The real quadratic Nullstellensatz says:
Let $p(x), q(x)\in \mathbb R[x_1,...,x_n]$ be quadratic polynomials such that $$(*) \ \{x\in \mathbb R^n: p(x)=0\}=\{x\in \mathbb R^n: q(x)=0\}$$ and $p(x)$ has at least one zero $x_0$ such that $grad \ p(x_0) \neq 0$. Then there is a $\alpha \in \mathbb R^*$ such that $p=\alpha q$.
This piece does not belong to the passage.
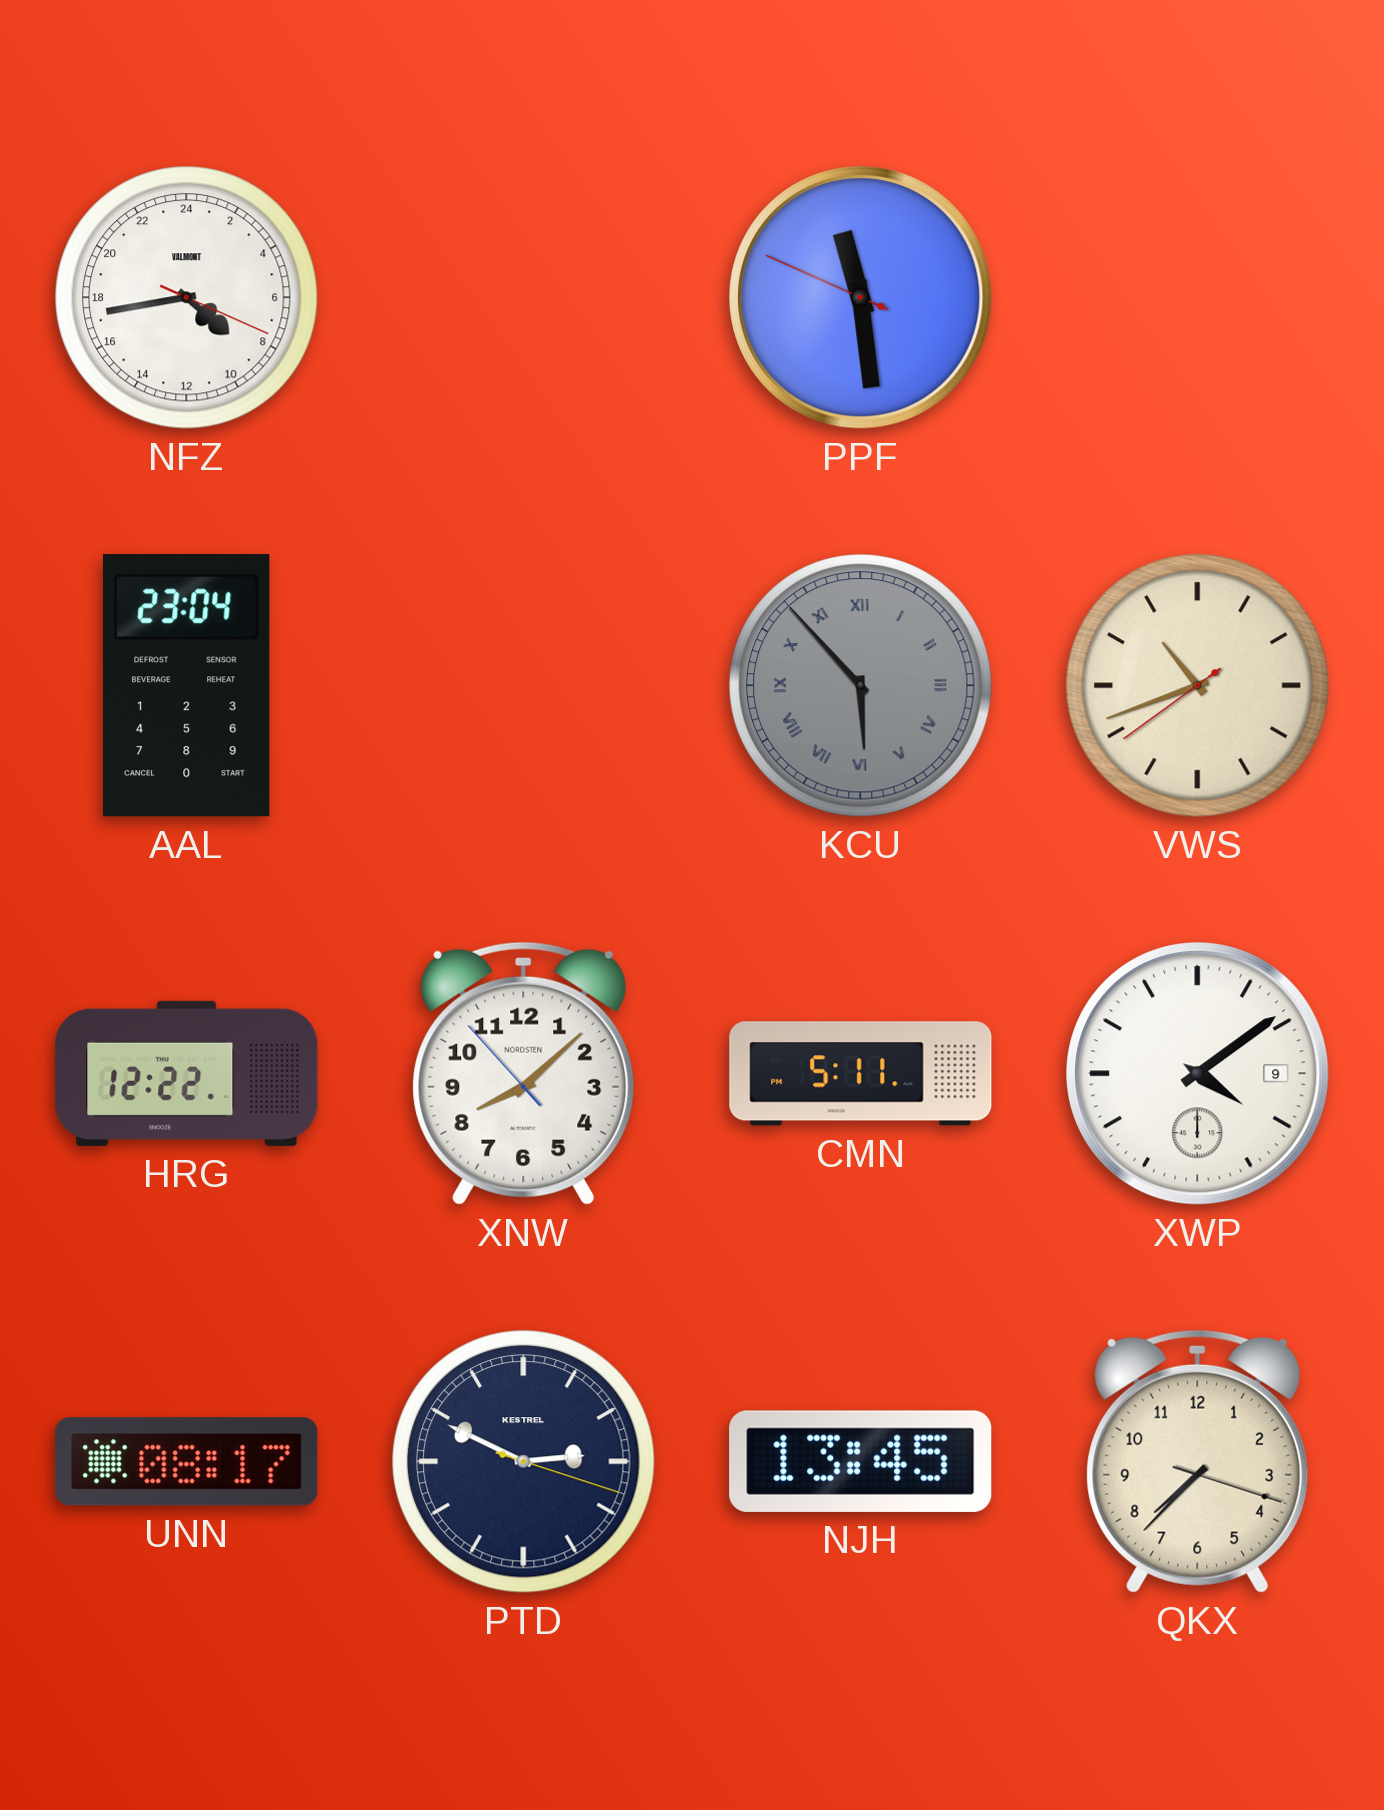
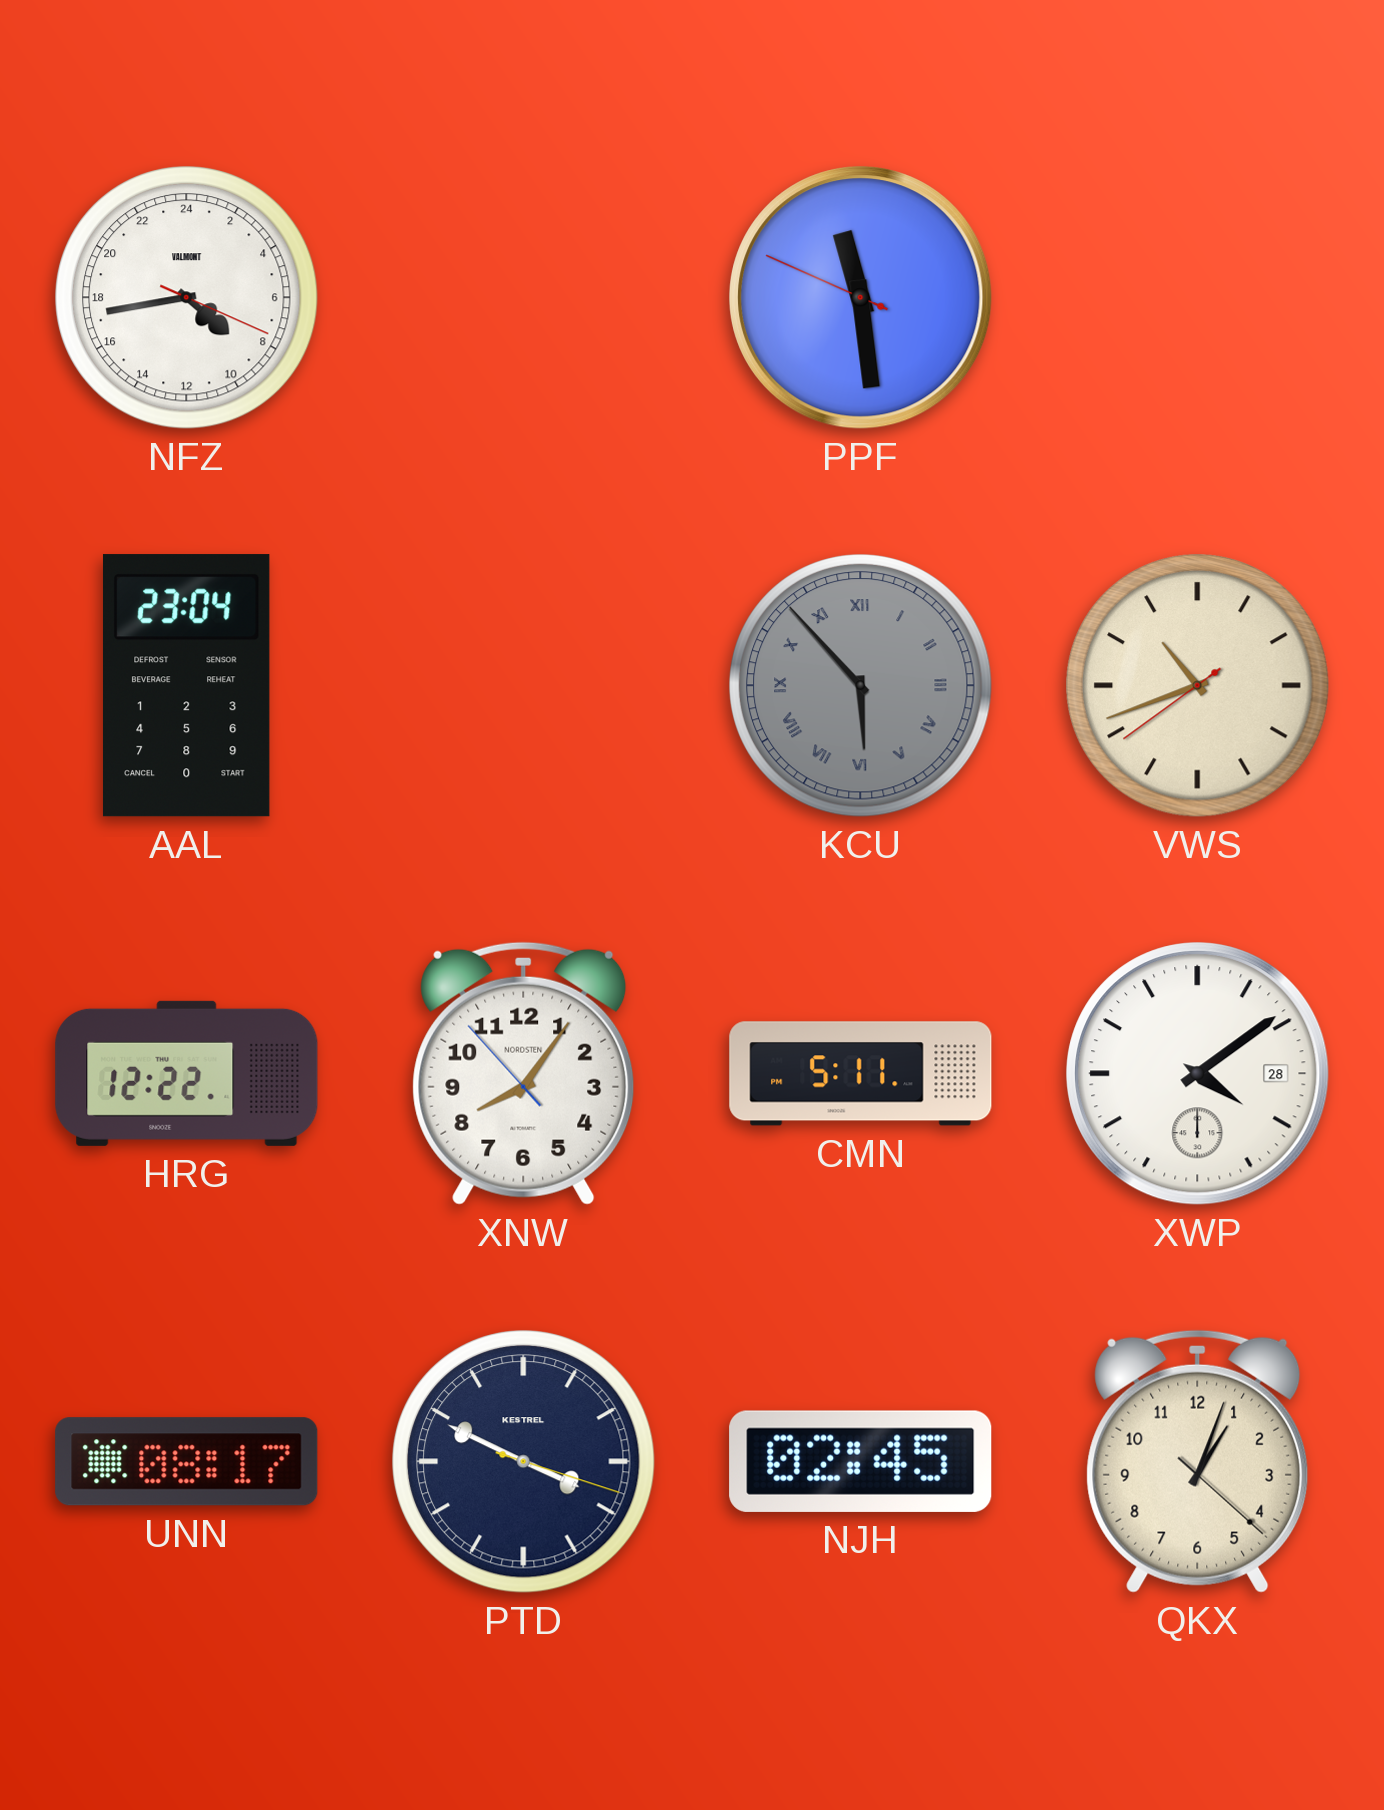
XNW: 8:07 -> 8:05
XWP date: 9 -> 28
PTD: 2:49 -> 3:49
NJH: 13:45 -> 02:45
QKX: 7:37 -> 1:03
Is the same true if the condition (*) is replaced by the following one: $$ (*) \ \{x\in \mathbb R^n: p(x)=0\} \subset \{x\in \mathbb R^n: q(x)=0\} ? $$
According to my answer elsewhere to a related question, if $\{p=0\}$ is contained in $\{q=0\}$ then $p$ divides $q$ in $\mathbf R[x_1,\ldots,x_n]$. (If the condition of irreduciblity of $p$ there is not fulfilled, $p$ is simply the product of two linear polynomials that do not have a common zero in $\mathbf R^n$. That case is easy to handle.) Since $p$ and $q$ are both of degree $2$, there is $\beta\in\mathbf R$ such that $q=\beta p$. Since $q$ is not identically zero on $\mathbf R^n$, the real number $\beta$ is nonzero. Let $\alpha=\beta^{-1}$. Then $p=\alpha q$.